Breathing is a rehearsal for both living and dying.
To live in rhythm is to dance to the beat of the Source. Find your own rhythm; it’s like no one else’s.
Breath + words = creation (Gen 1)
There is life and death in every breath.
We all need to rest, and so does the earth. That’s why we have shabbat and why the earth has a sabbatical year.
Thinking is a part of feeling.
The more you are aware of your body, the more you feel the energy that shapes your greater self.
Full breath means full life.
The Source breathed life into Adam (Gen 2.7).

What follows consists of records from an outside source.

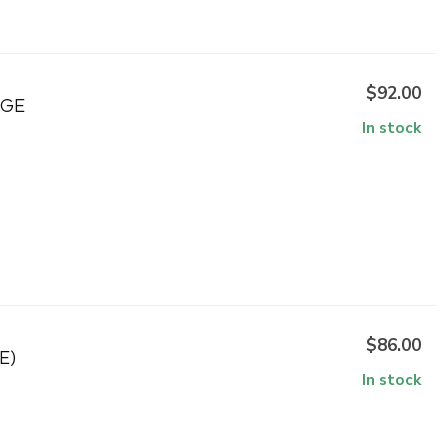
$92.00
NGE
In stock
$86.00
E)
In stock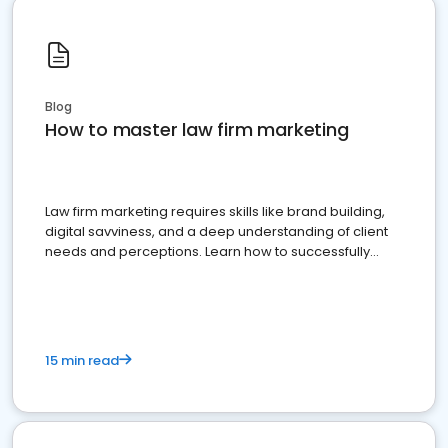
Blog
How to master law firm marketing
Law firm marketing requires skills like brand building,
digital savviness, and a deep understanding of client
needs and perceptions. Learn how to successfully
market your law firm and get more clients
15 min read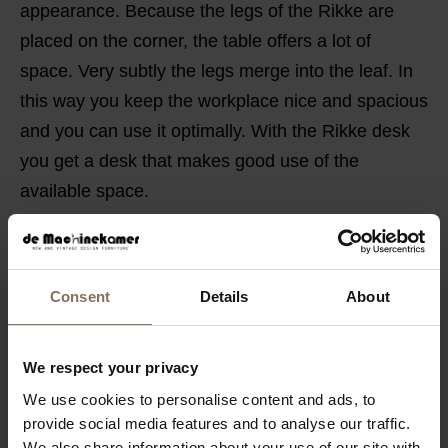
appearance. Because the legs of the Rikke are
placed on the corner, the table offers a lot of
space. Very subtly the legs merge into the leaf. In
this way you keep the workplace nice and spacious
and you can use it optimally. With the Rikke desk
you get a desk that makes good use of the
available space.
PRODUCT INFORMATION
PACKAGING & ASSEMBLY
Consent
Details
About
ORDER COLOUR SAMPLE
GUIDELINES FOR USE & MANUAL
We respect your privacy
B2B
We use cookies to personalise content and ads, to
provide social media features and to analyse our traffic.
We also share information about your use of our site with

Every time we exhale, we also bring life into others.
Each of our cells contains a universe. We are each a cell in another universe.
Jewish tradition says that every part of our body corresponds to a mitzvah (a commandment). So, when our body is in proper attunement, we will then feel the presence of the Source and act accordingly.
Searching for answers is the heart’s way of leading you back to it.
Each atom contains a universe. Each cell contains millions of atoms. Each person contains millions of cells. We each carry an infinite number of worlds inside ourselves.
There is always a humming sound even in the quietest places: this is the breath of the earth.
Jacob’s ladder:going up-going down; inhaling-exhaling; holding-letting go; receiving-giving; living-dying (Gen 28.12).
Inhale-Exhale: breathe in-breathe out; go down-go up; hold-let go; receive-give; live-die.
Breathing is three-dimensional: depth, height, width. So is life fully lived.